Executed in conjunction with the symposium “Unbound: Speculations on the Future of the Book,” BOOKISH explores the means and methods through which artist books challenge the book as traditionally conceived. By their selective, intentional performance and denial of normative aspects of book design – durability, flatness, narrative structure, boundedness, order, and pagination – these limited-edition, artist-conceived objects negate such norms while sustaining their worth and continuing relevance. At once a study in objectified interpellation and post-structuralist anti-essentialism, these 20 items selected from the collection of the Rotch Library Limited Access Collection push the limits of book form during a time when the viability of the book has come to seem increasingly untenable.

Open House in the Institute Archives and Special Collections, & the Libraries’ Conservation Lab (Friday, May 4, 2012, 10:00-11:30 a.m.)
Institute Archives and Special Collections (Building 14N-118)

Executed in conjunction with the symposium “Unbound: Speculations on the Future of the Book,” this Open House in MIT’s Institute Archives and Special Collections, and in the Wunsch Conservation Lab, will provide an opportunity to see and sense a rare collection of treasures representing shifting trends in the history of the book. Highlights will include a hand-illuminated Book of Hours, a printed and rubricated leaf from the Gutenberg Bible, a complete volume of the Nuremberg Chronicle (with its title on the fore-edge rather than spine), to volumes from Diderot’s famed Encyclopedia and a first edition of Walt Whitman’s Leaves of Grass, and much more. Some of the items to be displayed are featured here. The Conservation Lab also will be open to visitors.

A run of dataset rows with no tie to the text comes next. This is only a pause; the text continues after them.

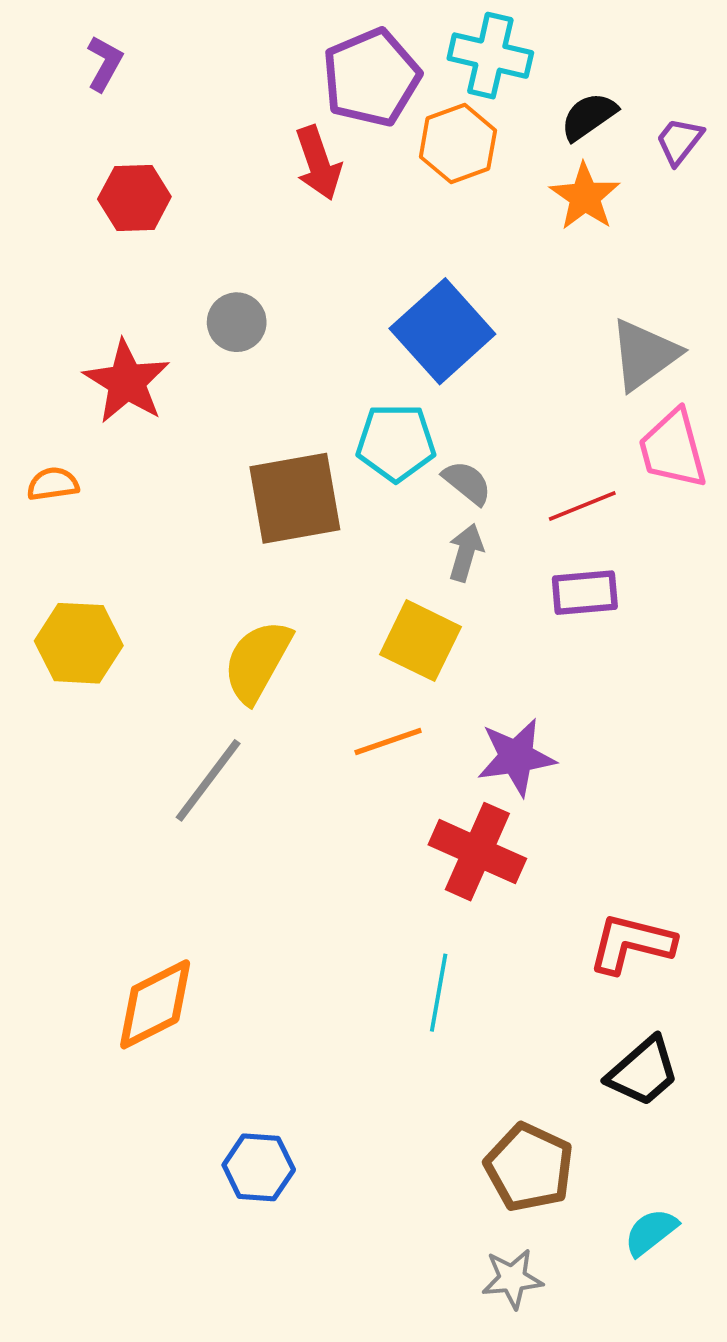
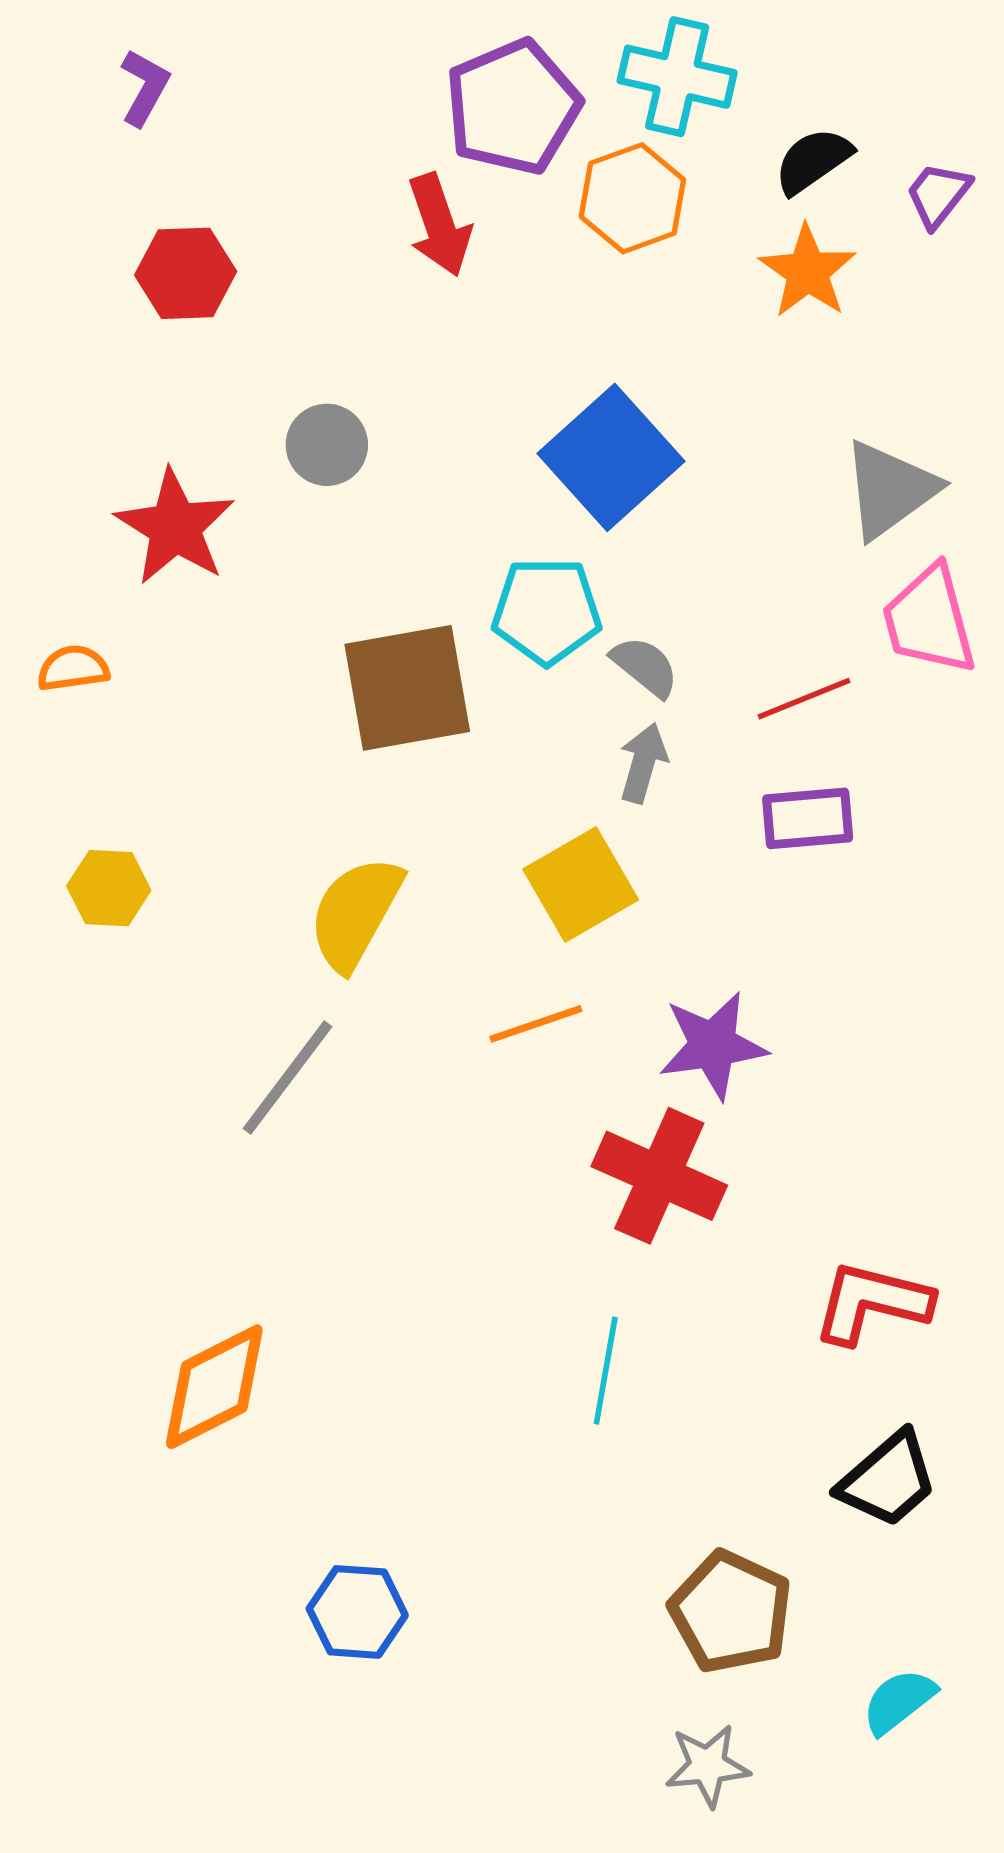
yellow square: (420, 641) -> (581, 885), turned 34
yellow hexagon: (79, 643) -> (109, 888), size x0.7

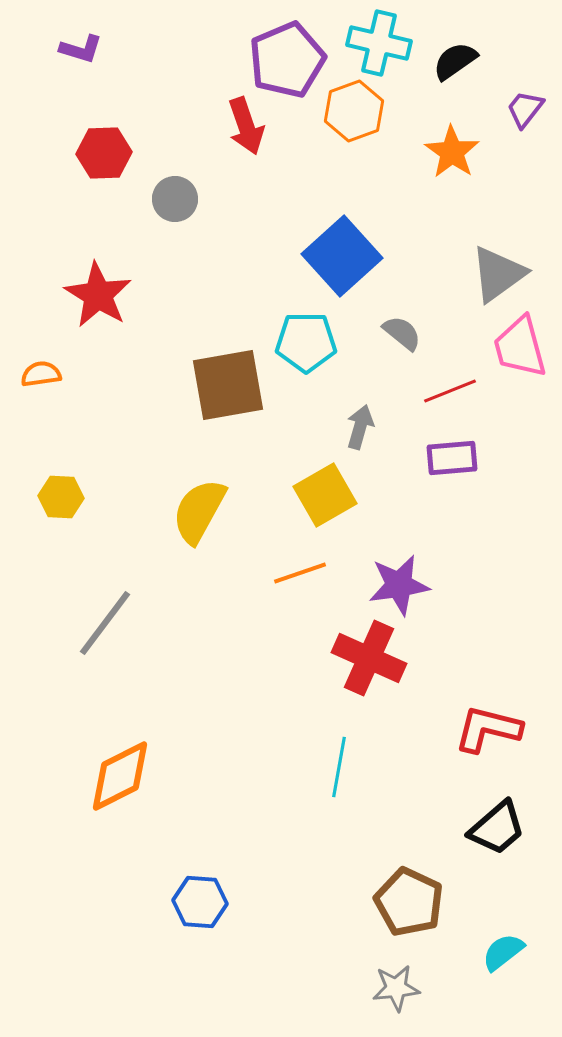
purple L-shape: (145, 87) -> (81, 49), turned 78
black semicircle: (813, 161) -> (455, 61), moved
gray circle: (327, 445) -> (175, 199), moved
gray semicircle: (645, 666) -> (402, 333), moved
gray line: (288, 1078) -> (105, 623), moved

Details on the organizers of these events can be found below.

Samuel Ray Jacobson
(MIT SMArchS ’13)
Samuel Ray Jacobson studies the politics of representation in twentieth century art and architectural historiography. Other exhibitions and installations he has designed include Cocktail Culture: Ritual and Invention in American Fashion, 1920-1980 (RISD Museum, 2011), POLICY (Architecture Center Houston, 2010), and ShowOff (Poissant Gallery, 2010). He graduated with a BA in Architecture from Rice University in 2010.

 

 

 

Patrick Olson
Patrick Olson is a Vail Cataloging Librarian at MIT, where he works as part of a small team enhancing access to one of the Institute’s premier collections of rare books. He has taught for the Midwest Book and Manuscript Studies Program at the University of Illinois, spent several years in the rare book trade before becoming a librarian, and enjoys little more than sharing rare materials with others.

 

 

 

Stephen Skuce
(MIT, Institute Archives and Special Collections)
Stephen Skuce is the Program Manager for Rare Books at MIT. He’s been involved in the development of standards for the description of rare printed materials since taking part in the DCRM Invitational Working Conference, sponsored by Yale University’s Beinecke Library in 2003. He was an editor of Descriptive Cataloging of Rare Materials (Serials), published by the Library of Congress in 2008. At MIT, he oversees the Libraries’ rare book collections, which comprise 40,000 volumes spanning the 15th through the 20th centuries.